Greuelmärchen

 

“Listen: there was a girl's head hanging in the leaves of the tree.”

 

“Why?”

 

“She had a voice hidden in her tummy.”

 

The girl,pitted against the walls in the room,was waiting to burst her seams. To split

into a fully-grown bean in her mother's stewpot.

 

The little boys, to whom her ma told stories, her hands moving swiftly

between their mouths and the plate of rice and dal,  dis-membered           dissolved

 

Their little fingers and toes smeared in mustard oil, salt and a pinch of turmeric. Sizzling like pink onions on the skillet. Curried and adorning the girl's own plate of steaming jasmine-white rice.

 

 

Girl, you're worse than a rakshushi, Even the ones in your ma's stories wouldn't eat their own flesh  and blood.
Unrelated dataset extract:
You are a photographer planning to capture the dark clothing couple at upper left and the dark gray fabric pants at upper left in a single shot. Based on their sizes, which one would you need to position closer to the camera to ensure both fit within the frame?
Her brothers' cooked limbs crushed into dust within her  teeth, the white spaces between the letters in the accounts of Buddha leaving his  wife in her sixth-grade history text-book : what did he feast on the night  before?

 

Once again her ma had allowed her brothers third helpings

 

There would be no seconds for the girl. Once again.

 

And not even the first for her ma.

 

“Listen: there was a girl's head hanging in the leaves of the tree.”

 

“Why?”

 

“She had a voice hidden in her tummy.”